🤖 AI Summary
This work proposes a novel paradigm that integrates diffusion models with multi-agent reinforcement learning (MARL) to address the limitations of centralized and purely decentralized approaches in multi-robot coordination. Centralized planning suffers from poor scalability, while fully decentralized methods struggle to effectively model inter-agent interactions. The proposed method enables each robot to generate trajectories independently using single-agent data, while incorporating a centrally trained MARL value function to guide the reverse denoising process of the diffusion model via gradient-based refinement. This approach achieves interaction-aware coordinated planning without requiring joint modeling or retraining for varying numbers of robots. By leveraging exponential tilting for distribution adjustment, the method reduces agent interference from 55.4% to 41.8% in a four-robot maze navigation simulation, significantly enhancing coordination performance while maintaining strong scalability.
📝 Abstract
Coordinating multiple robots in shared environments requires generating feasible trajectories for each agent while accounting for interactions among agents. Centralized planning approaches become difficult to scale as the number of robots increases, while decentralized approaches that allow each agent to plan independently do not inherently account for inter-agent interactions. This paper presents a framework for coordinated multi-robot motion planning that combines decentralized generative trajectory planning with multi-agent reinforcement learning (MARL)-based coordination.
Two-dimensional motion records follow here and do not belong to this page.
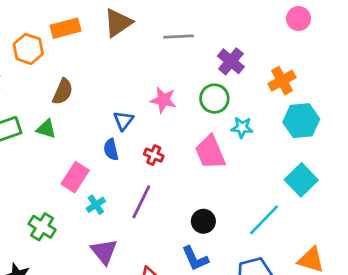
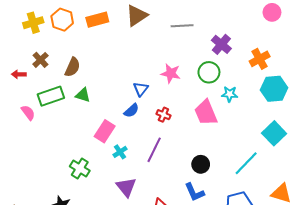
orange hexagon: (28, 49) -> (62, 20), moved
brown semicircle: (63, 92) -> (73, 67), moved
blue semicircle: (111, 150) -> (131, 111), turned -119

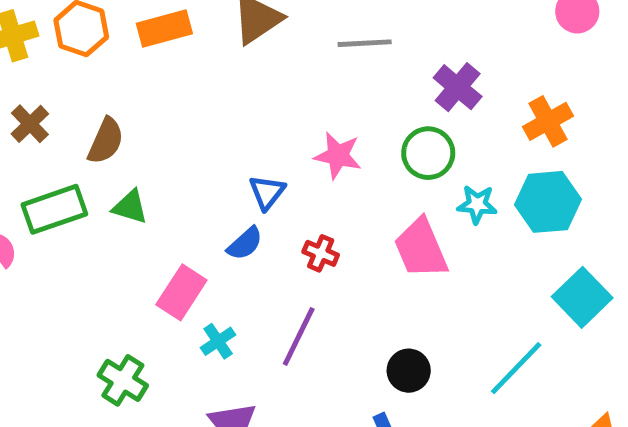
cyan hexagon: (274, 89) -> (548, 202), moved

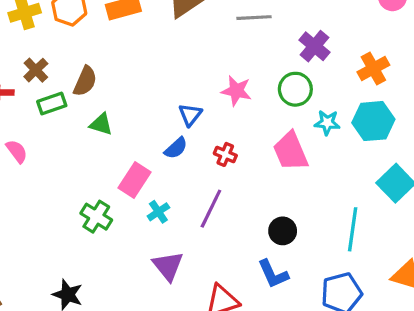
green rectangle: (54, 209) -> (52, 104), moved, size x0.7
cyan line: (516, 368) -> (353, 229), turned -36
green cross: (123, 380) -> (96, 217), moved

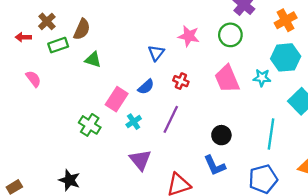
cyan star: (327, 123) -> (262, 78), moved
blue semicircle: (176, 148) -> (146, 87), moved

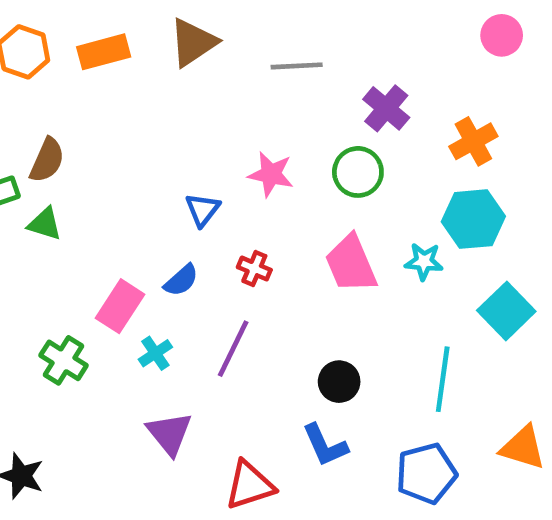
green triangle: (93, 60) -> (45, 224), moved

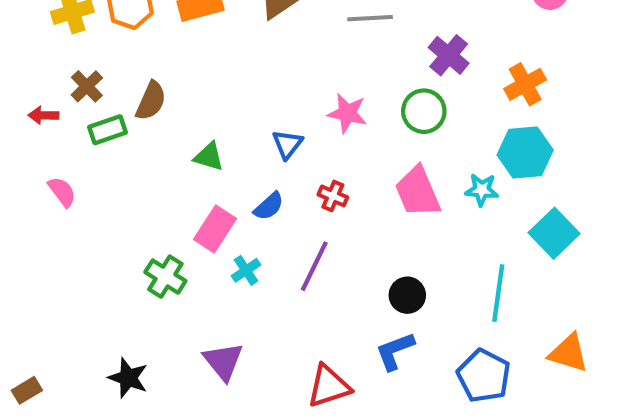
green triangle: (45, 224) -> (209, 157), moved
purple triangle: (170, 433) -> (223, 361), moved
blue L-shape: (325, 445) -> (395, 351), turned 93
blue pentagon: (426, 473) -> (484, 376), turned -30

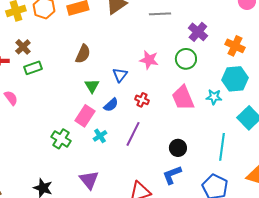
orange cross: (525, 84) -> (235, 46), turned -36
brown semicircle: (151, 101) -> (83, 54), moved
green triangle: (209, 157) -> (92, 86), moved, turned 42

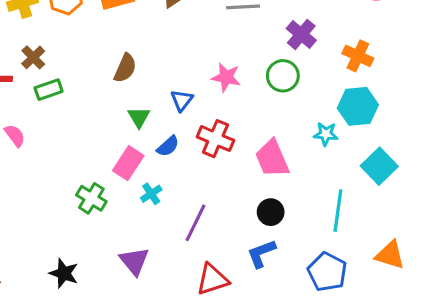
pink trapezoid: (183, 98) -> (272, 158), moved
red cross: (142, 100) -> (215, 139), size x1.6
purple line: (133, 134) -> (196, 223), moved

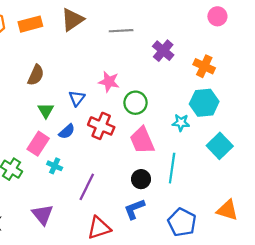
green circle: (283, 76) -> (135, 103), moved
cyan cross: (151, 194) -> (55, 166), turned -32
cyan line: (338, 211) -> (172, 168), moved

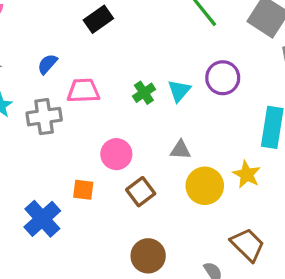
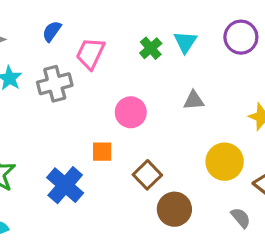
purple circle: (223, 78) -> (241, 37), moved
pink trapezoid: (83, 91) -> (90, 53), turned -56
yellow circle: (205, 186) -> (225, 162), moved
brown square: (141, 192) -> (147, 175), moved

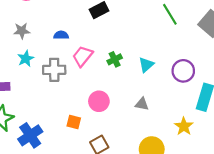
blue semicircle: (52, 31) -> (61, 35), turned 40
green cross: (151, 48) -> (115, 59), moved
blue cross: (65, 185) -> (30, 135), moved

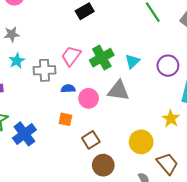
blue semicircle: (61, 35) -> (68, 89), moved
green cross: (115, 59) -> (102, 58), size x1.6
gray triangle: (142, 104) -> (118, 91), moved, size x1.6

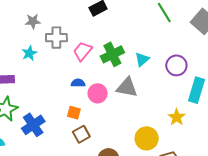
gray star: (12, 34) -> (33, 21), moved
gray cross: (45, 70) -> (56, 38), moved
brown square: (91, 140) -> (81, 134), moved

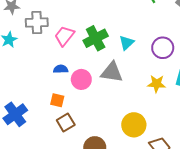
yellow star: (177, 117) -> (157, 84), moved, turned -30

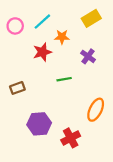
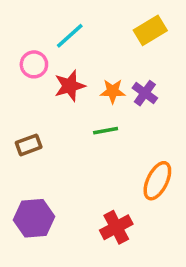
pink circle: (15, 26) -> (34, 64), moved
orange star: (62, 37) -> (113, 91), moved
purple hexagon: (39, 124) -> (34, 218), moved

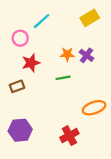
red star: (70, 86) -> (31, 63), moved
orange ellipse: (157, 181) -> (94, 108), turned 45

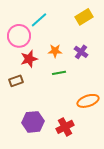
pink circle: (20, 38) -> (19, 36), size x1.5
orange star: (67, 54) -> (55, 51), moved
purple hexagon: (20, 130) -> (33, 122), moved

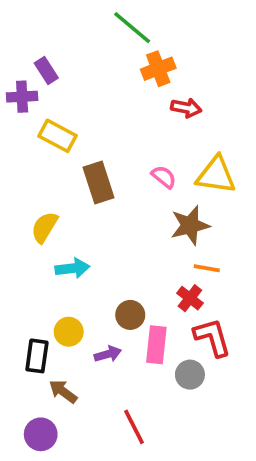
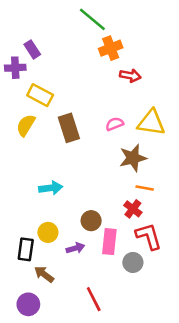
pink semicircle: (164, 177) -> (115, 124), turned -60
yellow semicircle: (44, 227) -> (26, 125), moved

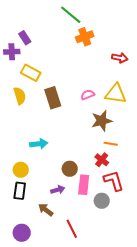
red arrow: (130, 76) -> (120, 58), moved
yellow semicircle: (26, 125) -> (20, 96), turned 132
yellow circle: (48, 232) -> (21, 170), moved
brown arrow: (44, 274) -> (46, 210), moved

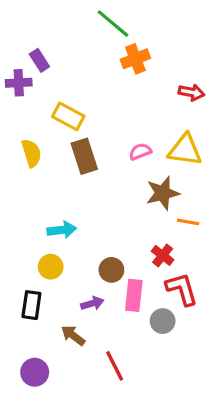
yellow rectangle: (31, 73) -> (68, 116), moved
orange line: (111, 144) -> (188, 222), moved
yellow circle: (21, 170) -> (51, 267), moved

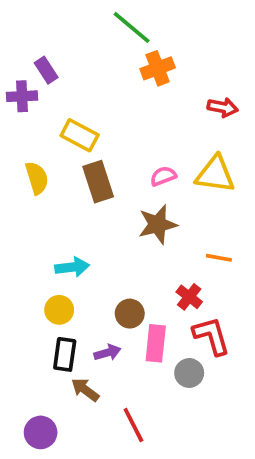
brown star: (163, 193) -> (158, 224), moved
black rectangle: (31, 305) -> (65, 354), moved

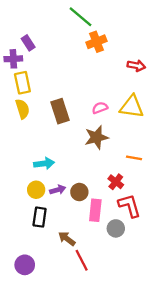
yellow rectangle: (80, 135) -> (22, 83), moved, turned 50
purple arrow: (107, 353) -> (58, 190), moved
brown arrow: (85, 390) -> (67, 239), moved

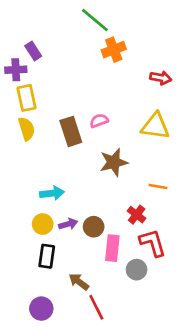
pink semicircle: (100, 108) -> (99, 121), moved
purple circle: (25, 265) -> (41, 309), moved

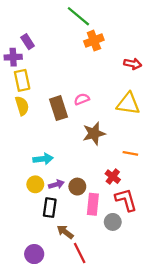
black rectangle: (47, 256) -> (50, 208), moved

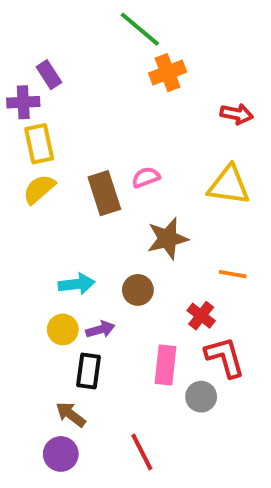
yellow semicircle: (22, 106) -> (39, 189), turned -114
brown circle: (77, 187) -> (138, 290), moved
brown arrow: (65, 232) -> (71, 414), moved

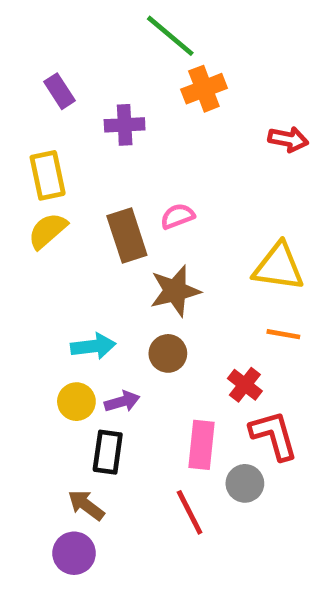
purple cross: (23, 102) -> (125, 125), moved
yellow triangle: (229, 185) -> (279, 267), moved
brown star: (168, 239) -> (175, 291), moved
red line: (142, 452) -> (190, 512), moved

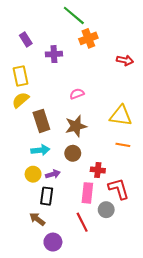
brown rectangle: (127, 236) -> (41, 121), moved
red cross: (245, 385) -> (98, 170), moved, turned -32
purple circle: (74, 553) -> (53, 242), moved

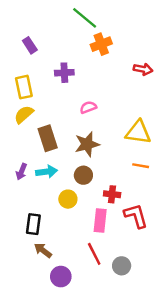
purple cross: (54, 54) -> (64, 73), moved
yellow circle: (33, 174) -> (68, 199), moved
purple arrow: (53, 174) -> (21, 172), moved, turned 128
black rectangle: (47, 196) -> (33, 224), moved
gray circle: (106, 210) -> (122, 266), moved

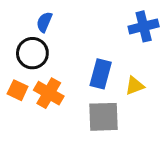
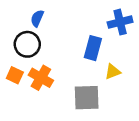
blue rectangle: (101, 74) -> (93, 48), moved

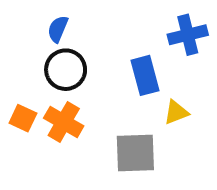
black circle: (27, 44) -> (66, 70), moved
blue rectangle: (93, 48) -> (145, 75), turned -30

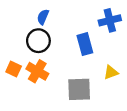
blue semicircle: (58, 29) -> (43, 17), moved
yellow triangle: (176, 112) -> (111, 72), moved

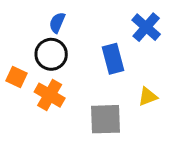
blue cross: (110, 20) -> (146, 27), turned -35
orange square: (14, 69) -> (16, 77), moved

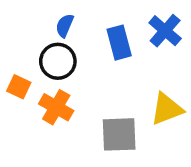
blue rectangle: (113, 59) -> (119, 43), moved
yellow triangle: (148, 97) -> (167, 109), size x1.5

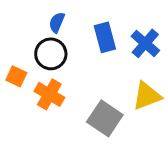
blue cross: (165, 31) -> (145, 43), moved
gray square: (119, 134) -> (105, 118), turned 36

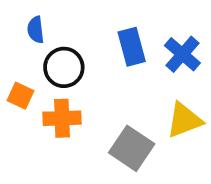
blue semicircle: (57, 22) -> (36, 30), moved, turned -30
orange cross: (49, 94) -> (62, 118), turned -32

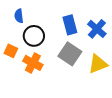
orange cross: (62, 118) -> (33, 63), turned 30
gray square: (132, 148) -> (70, 54), moved

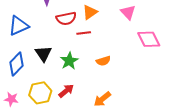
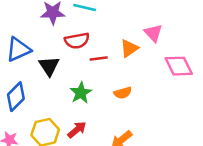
orange triangle: (90, 12) -> (129, 48), moved
black triangle: (43, 54) -> (49, 66), moved

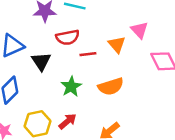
orange triangle: (129, 48) -> (117, 44), turned -36
orange semicircle: (123, 93) -> (111, 87), size x1.5

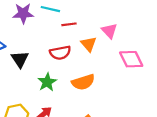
red semicircle: (68, 37) -> (60, 53), moved
red line: (88, 54) -> (69, 24), moved

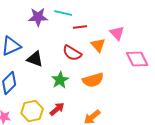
red semicircle: (60, 53) -> (72, 53), turned 42
black triangle: (20, 59) -> (35, 59), turned -36

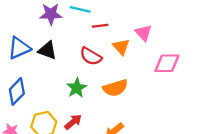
black triangle: (35, 59) -> (47, 50), moved
pink diamond: (137, 59) -> (167, 63), turned -65

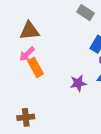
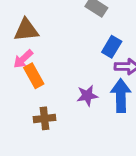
brown cross: (26, 117) -> (45, 118), moved

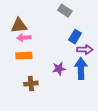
pink arrow: (23, 59) -> (24, 38), moved, turned 40
orange rectangle: (34, 76) -> (24, 56), turned -63

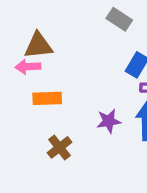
pink arrow: (24, 38) -> (28, 67), moved
brown cross: (31, 84) -> (60, 147), turned -32

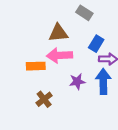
brown triangle: (38, 46) -> (58, 33), moved
pink arrow: (28, 67) -> (59, 55), moved, size x1.5

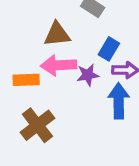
purple star: (77, 81) -> (88, 75), moved
brown cross: (44, 99) -> (37, 125), size x1.5

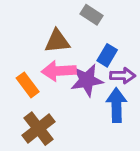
purple star: (88, 75) -> (87, 80), size x1.5
orange rectangle: (26, 80) -> (28, 85), turned 55

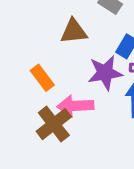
pink arrow: (59, 71) -> (75, 106), moved

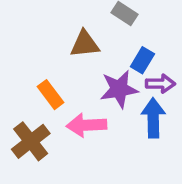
brown cross: (54, 124) -> (31, 141), moved

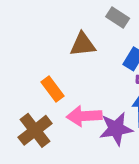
purple star: (119, 89) -> (116, 129), moved

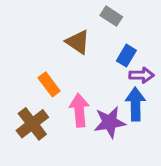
brown triangle: (83, 45) -> (78, 42), turned 40
pink arrow: (84, 116) -> (79, 110), turned 88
Each robot independently generates candidate trajectories using a diffusion model trained on single-agent motion data, leveraging the generative model's ability to produce feasible and diverse trajectories. To reduce conflicts between agents, a centralized value function trained via MARL guides the reverse diffusion process through gradient-based steering, enabling interaction-aware trajectory generation without centralized joint planning or retraining of the generative model. This guidance follows an exponential tilting formulation, in which the value function biases the denoising distribution toward trajectories with higher expected multi-agent return. The framework is evaluated in a simulated maze environment with four mobile robots. Experimental results show that the proposed value-guided diffusion planning reduces the inter-agent interference rate from 55.4% to 41.8%, demonstrating that coordination can be effectively achieved while preserving the scalability of decentralized trajectory generation. These results suggest that MARL-based value guidance can effectively introduce coordination into decentralized generative planners without requiring a fully joint multi-robot model.